Abstract

Background:
Enrofloxacin is one of the most used antibiotics for the treatment of respiratory and gastrointestinal tract diseases in poultry farming worldwide. Pharmacokinetics/pharmacodynamics (PK/PD) modeling is a strategy that allows dose optimization for antibiotic therapy by considering relevant bacteria’s microbiological aspects.

Aim:
This study aimed to establish a pharmacokinetic model of enrofloxacin in broilers using a nonlinear mixed-effects Model (NLMEM) and predict the effectiveness of various oral dosing regimens across a distribution of E. coli minimum inhibitory concentrations (MIC) for two PK/PD targets (fAUC24/MIC ≥ 125 and fAUC24/MIC = 28.32).

Methods:
A PK model was constructed using the Monolix 2024R1 software based on data from Kruse (2008), which involved 12 clinically healthy male Cobb broilers (38–40 days old, 2.27 ± 0.95 kg). This model served as the basis for Monte Carlo simulations (single oral dose of 10, 20, 30, and 50 mg/kg) and the probability of target attainment (PTA) analysis.
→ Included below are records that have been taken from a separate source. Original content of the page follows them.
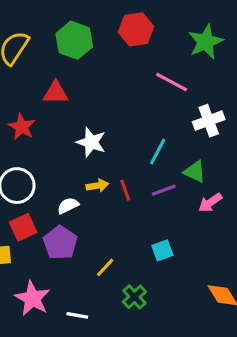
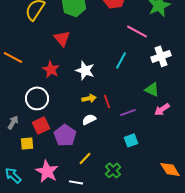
red triangle: (56, 93) -> (62, 38), turned 48
red star: (22, 127) -> (51, 69), moved
cyan line: (158, 152) -> (121, 60), moved
purple line: (164, 190) -> (128, 112), moved
white semicircle: (68, 206) -> (89, 119), moved
yellow line: (105, 267) -> (85, 158), moved

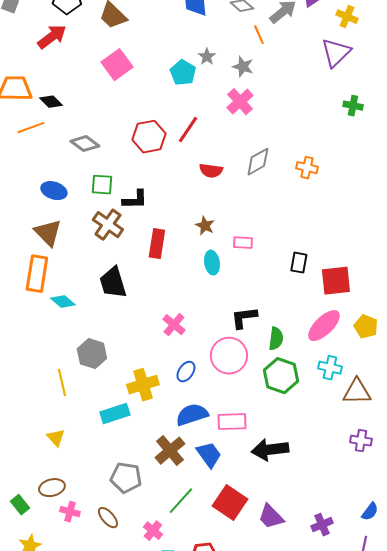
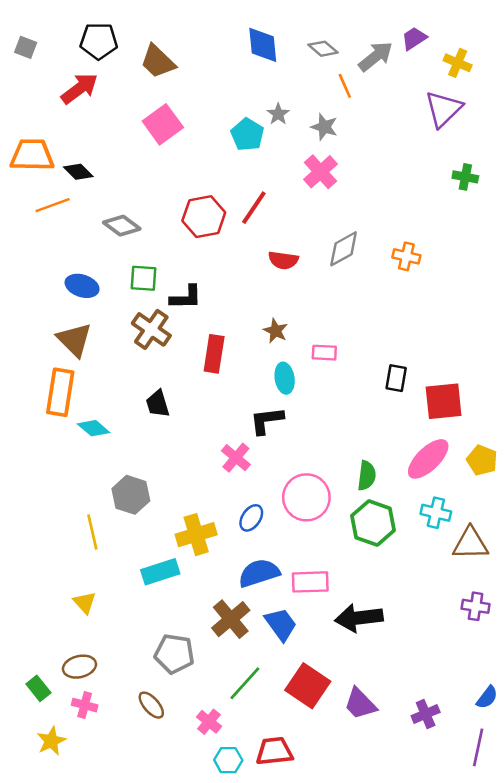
black trapezoid: (113, 283) -> (158, 404), size x0.7
black L-shape: (244, 318) -> (267, 420), moved
pink cross: (70, 512) -> (85, 705), moved

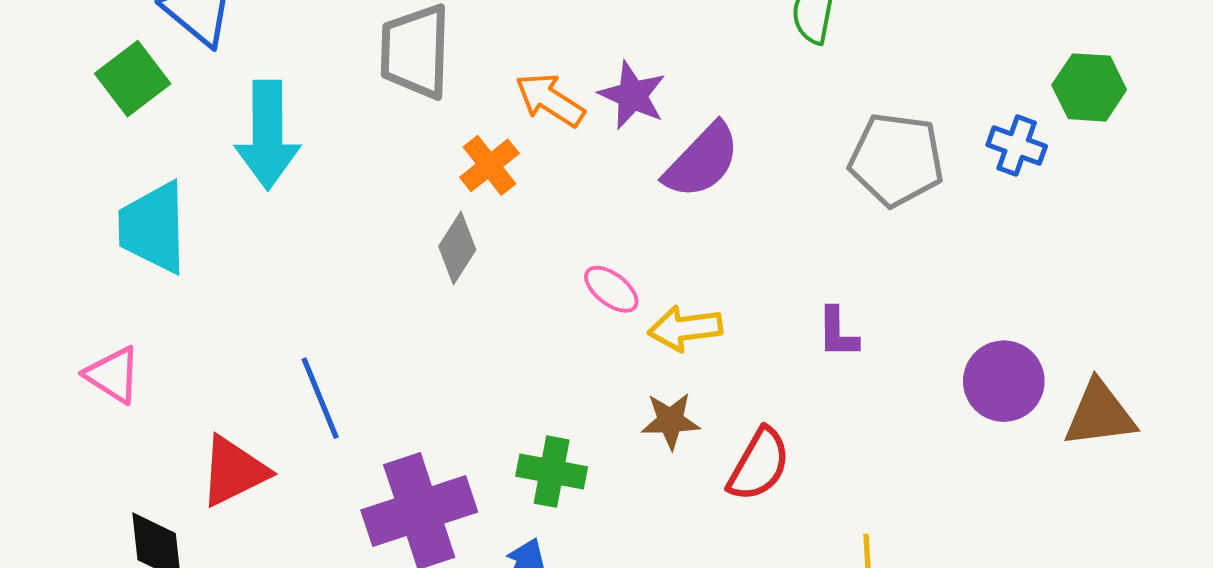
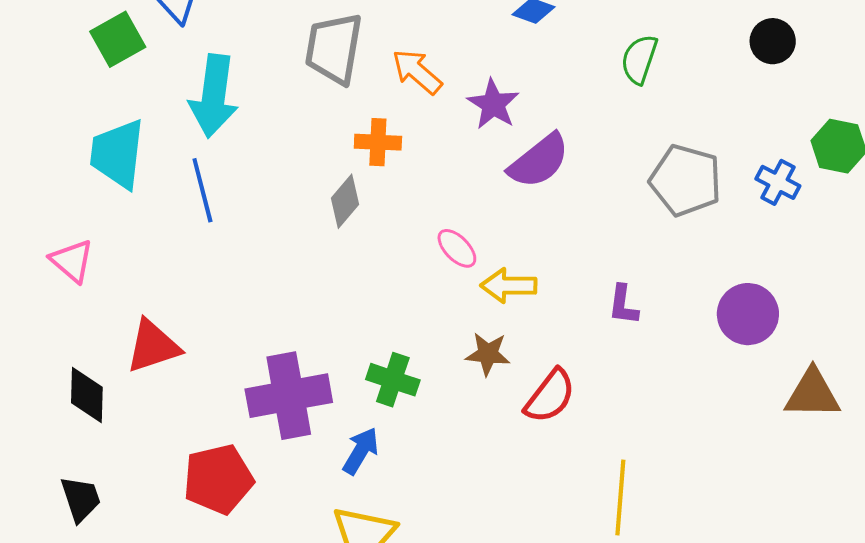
orange arrow: (550, 100) -> (417, 72), moved
orange cross: (489, 165) -> (378, 142), turned 33
purple circle: (1004, 381) -> (748, 314), moved
blue line: (320, 398) -> (202, 190), moved

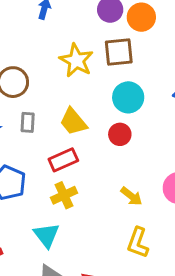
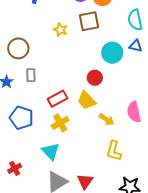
yellow star: (76, 60) -> (60, 30), size x0.6
cyan circle: (128, 97) -> (112, 53), moved
yellow trapezoid: (73, 122) -> (87, 100), moved

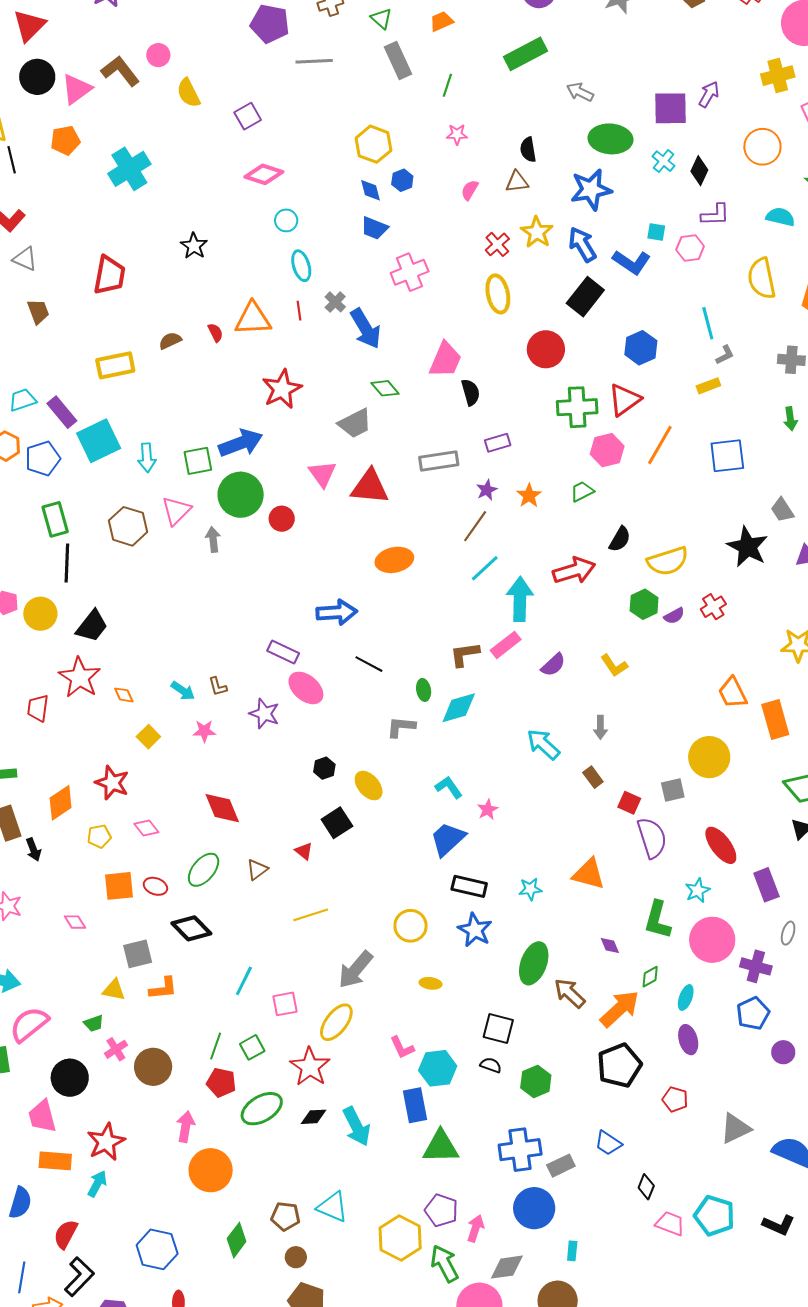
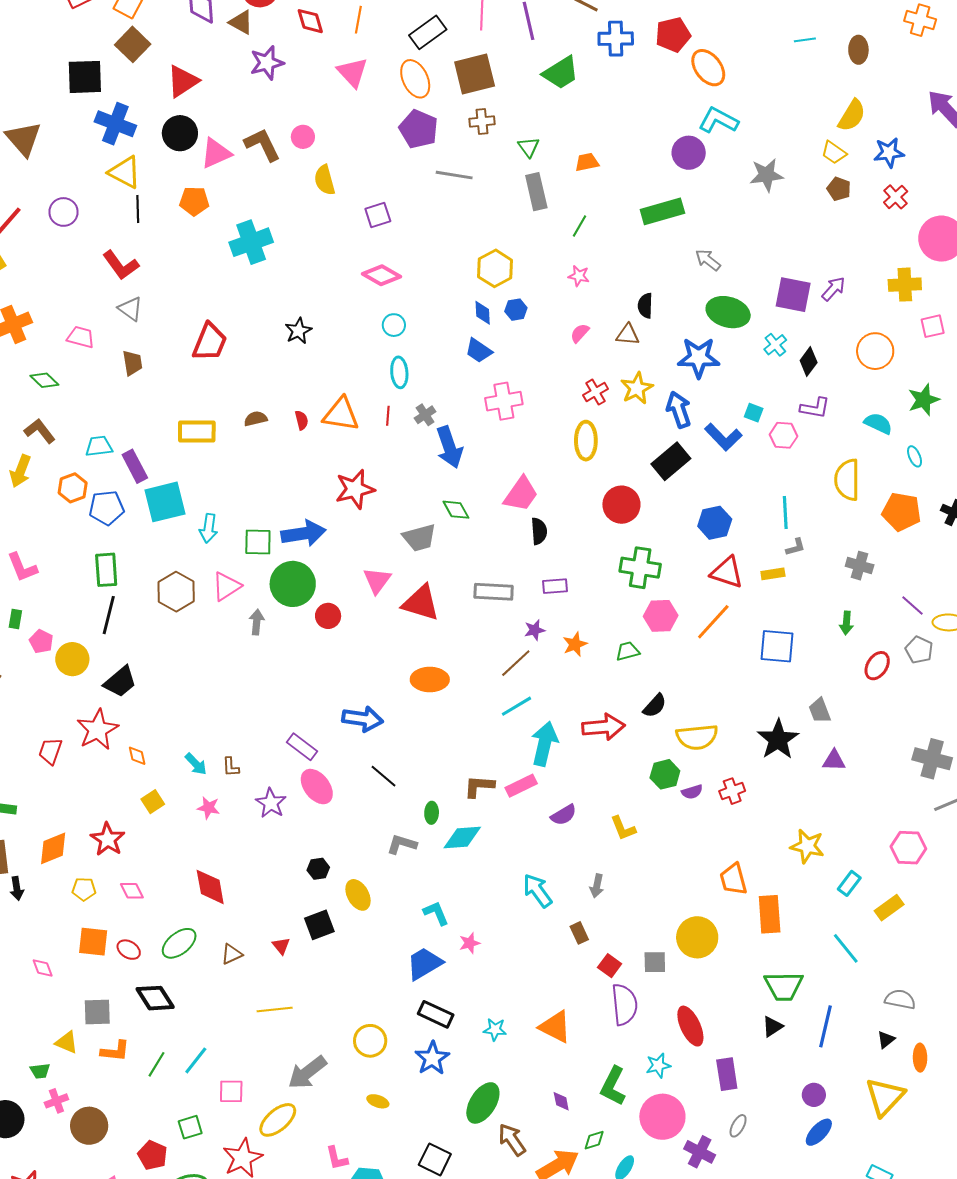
red triangle: (625, 400) -> (727, 572), moved, turned 42
green line: (216, 1046) -> (157, 1064), moved

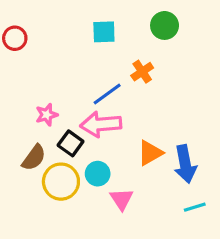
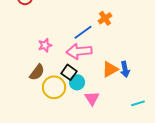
black square: (71, 143) -> (69, 72), moved
blue arrow: (185, 164) -> (125, 69), moved, size x0.7

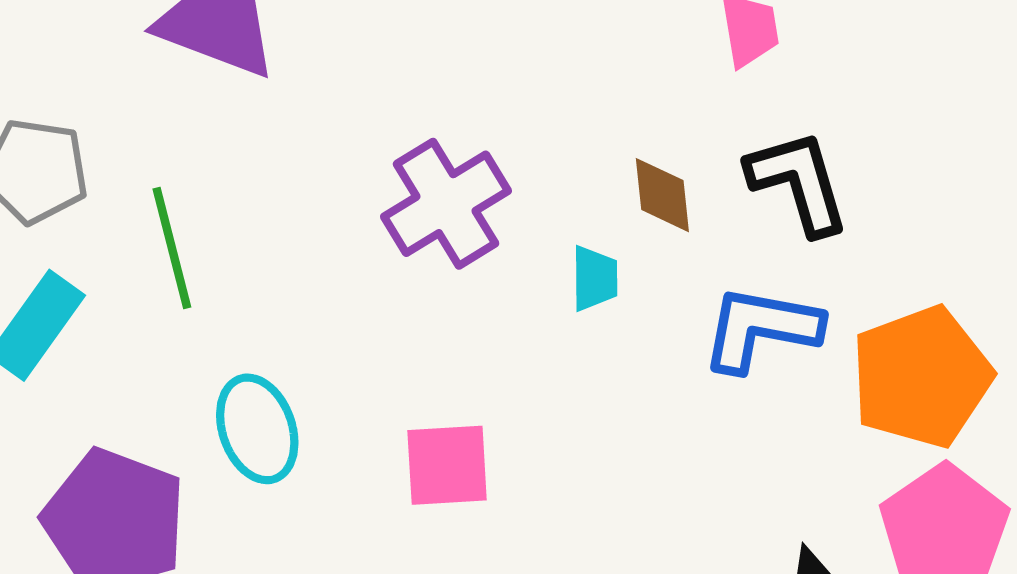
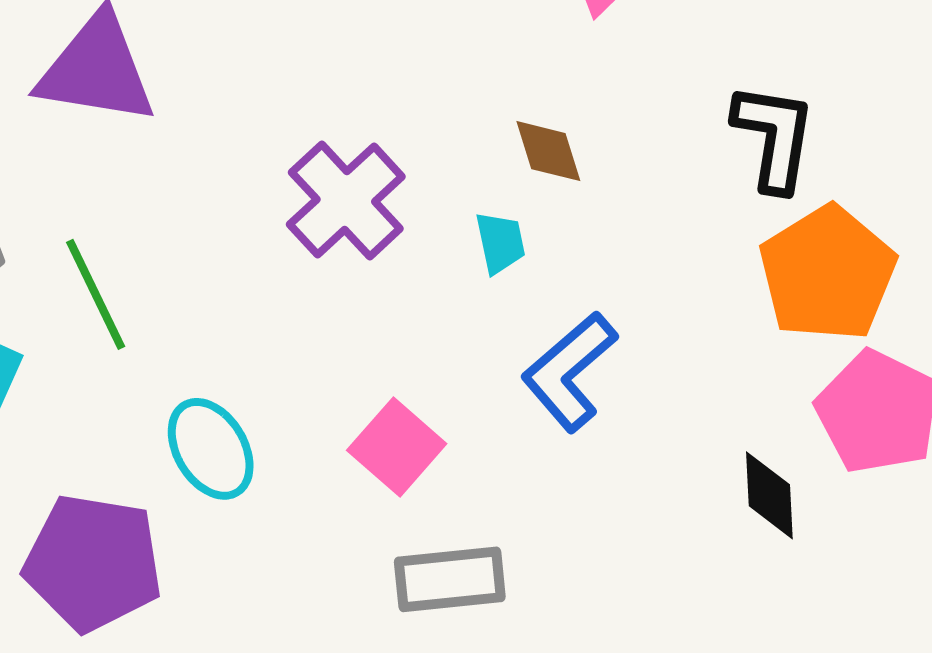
black L-shape: (798, 182) -> (774, 137), moved, turned 37
blue L-shape: (761, 329) -> (569, 372), moved, turned -40
pink square: (447, 465) -> (397, 447), turned -34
The PTA for each protocol was evaluated according to the distribution of MICs considering two PK/PD targets to ensure a comprehensive assessment of treatment efficacy.

Results:
The best-fit PK model that evaluated the PK of enrofloxacin following intravenous and oral administration was a two-compartment model with first-order absorption and linear elimination. Given the calculated epidemiological cutoff (ECOFF) value of 0.125 μg/mL, a dose of 10 mg/kg is adequate for the fAUC24/MIC≥28.32 target, but insufficient for the fAUC24/MIC≥125 target, which requires a higher dose of 20 mg/kg.

Conclusion:
The PK/PD approach applied in Cobb broiler chickens demonstrates the potential for dose optimization based on MIC distribution, supporting Antimicrobial Stewardship efforts. However, further complementary studies are required to evaluate the predictive capabilities of these indices and to establish the optimal PK/PD targets for in vivo efficacy.

Key words: Antibiotic therapy; Poultry farming; E. coli; Pharmacometrics; PK/PD modeling.